■ **Directions**:
A faithful, picture-free copy of the listing below is required.

■ **Available records**:
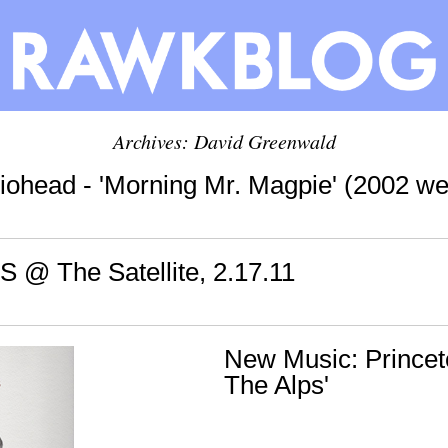
Archives:
David Greenwald
iohead - 'Morning Mr. Magpie' (2002 we
S @ The Satellite, 2.17.11
New Music: Princeto
The Alps'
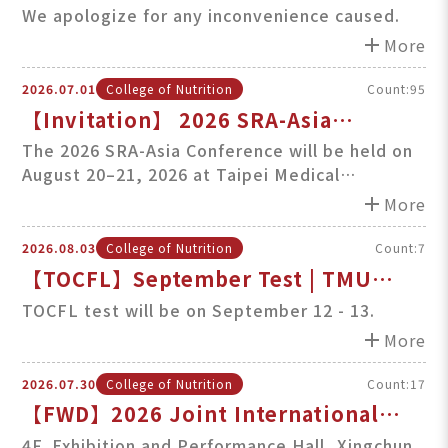
College of Nutrition & School
We apologize for any inconvenience caused.
Websites (August 7, 2026, 5PM-7PM)
add
More
2026.07.01
College of Nutrition
Count:95
【Invitation】 2026 SRA-Asia
International Conference at TMU
The 2026 SRA-Asia Conference will be held on
August 20–21, 2026 at Taipei Medical
(Aug 20–21, 2026)
University (TMU), co-organized by the School
add
More
of Food Safety and the College of Nutrition.
Faculty members, researchers, and students
2026.08.03
College of Nutrition
Count:7
are cordially invited to register and
【TOCFL】September Test | TMU
participate.
TOCFL Incentives & Awards
TOCFL test will be on September 12 - 13.
add
More
2026.07.30
College of Nutrition
Count:17
【FWD】2026 Joint International
Symposium on Liver Cancer & Fatty
4F. Exhibition and Performance Hall, Xingchun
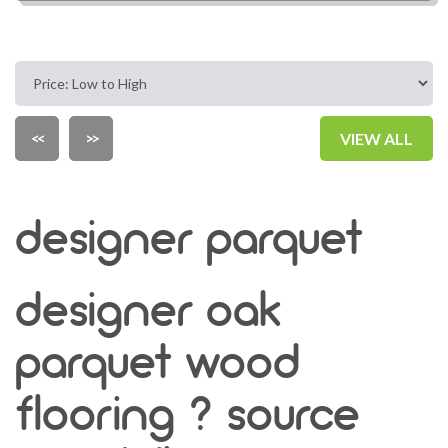
<<
>>
VIEW ALL
designer parquet
designer oak
parquet wood
flooring ? source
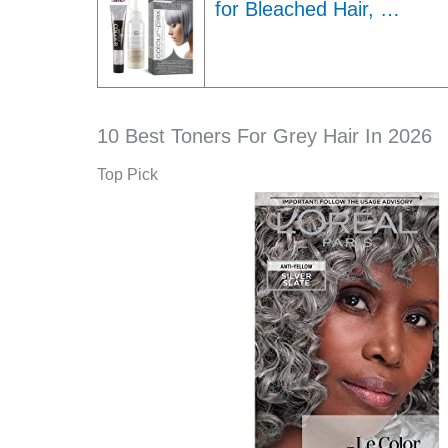
for Bleached Hair, …
10 Best Toners For Grey Hair In 2026
Top Pick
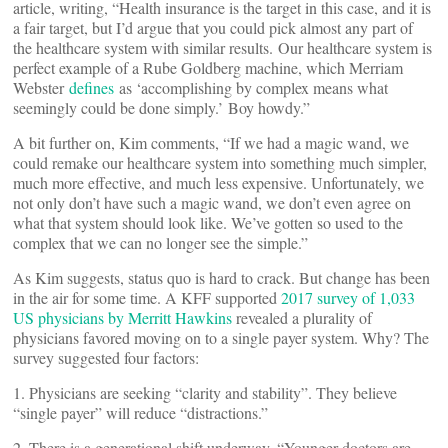
article, writing, “Health insurance is the target in this case, and it is
a fair target, but I’d argue that you could pick almost any part of
the healthcare system with similar results. Our healthcare system is
perfect example of a Rube Goldberg machine, which Merriam
Webster
defines
as ‘accomplishing by complex means what
seemingly could be done simply.’ Boy howdy.”
A bit further on, Kim comments, “If we had a magic wand, we
could remake our healthcare system into something much simpler,
much more effective, and much less expensive. Unfortunately, we
not only don’t have such a magic wand, we don’t even agree on
what that system should look like. We’ve gotten so used to the
complex that we can no longer see the simple.”
As Kim suggests, status quo is hard to crack. But change has been
in the air for some time. A KFF supported
2017 survey of 1,033
US physicians by Merritt Hawkins
revealed a plurality of
physicians favored moving on to a single payer system. Why? The
survey suggested four factors:
1. Physicians are seeking “clarity and stability”. They believe
“single payer” will reduce “distractions.”
2. There is a generational shift underway. “Younger doctors are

■ **The answer**:
Archives:
David Greenwald
iohead - 'Morning Mr. Magpie' (2002 we
S @ The Satellite, 2.17.11
New Music: Princeto
The Alps'
College of Nutrition & School
We apologize for any inconvenience caused.
Websites (August 7, 2026, 5PM-7PM)
add
More
2026.07.01
College of Nutrition
Count:95
【Invitation】 2026 SRA-Asia
International Conference at TMU
The 2026 SRA-Asia Conference will be held on
August 20–21, 2026 at Taipei Medical
(Aug 20–21, 2026)
University (TMU), co-organized by the School
add
More
of Food Safety and the College of Nutrition.
Faculty members, researchers, and students
2026.08.03
College of Nutrition
Count:7
are cordially invited to register and
【TOCFL】September Test | TMU
participate.
TOCFL Incentives & Awards
TOCFL test will be on September 12 - 13.
add
More
2026.07.30
College of Nutrition
Count:17
【FWD】2026 Joint International
Symposium on Liver Cancer & Fatty
4F. Exhibition and Performance Hall, Xingchun
<<
>>
VIEW ALL
designer parquet
designer oak
parquet wood
flooring ? source
for Bleached Hair, …
10 Best Toners For Grey Hair In 2026
Top Pick
article, writing, “Health insurance is the target in this case, and it is
a fair target, but I’d argue that you could pick almost any part of
the healthcare system with similar results. Our healthcare system is
perfect example of a Rube Goldberg machine, which Merriam
Webster
defines
as ‘accomplishing by complex means what
seemingly could be done simply.’ Boy howdy.”
A bit further on, Kim comments, “If we had a magic wand, we
could remake our healthcare system into something much simpler,
much more effective, and much less expensive. Unfortunately, we
not only don’t have such a magic wand, we don’t even agree on
what that system should look like. We’ve gotten so used to the
complex that we can no longer see the simple.”
As Kim suggests, status quo is hard to crack. But change has been
in the air for some time. A KFF supported
2017 survey of 1,033
US physicians by Merritt Hawkins
revealed a plurality of
physicians favored moving on to a single payer system. Why? The
survey suggested four factors:
1. Physicians are seeking “clarity and stability”. They believe
“single payer” will reduce “distractions.”
2. There is a generational shift underway. “Younger doctors are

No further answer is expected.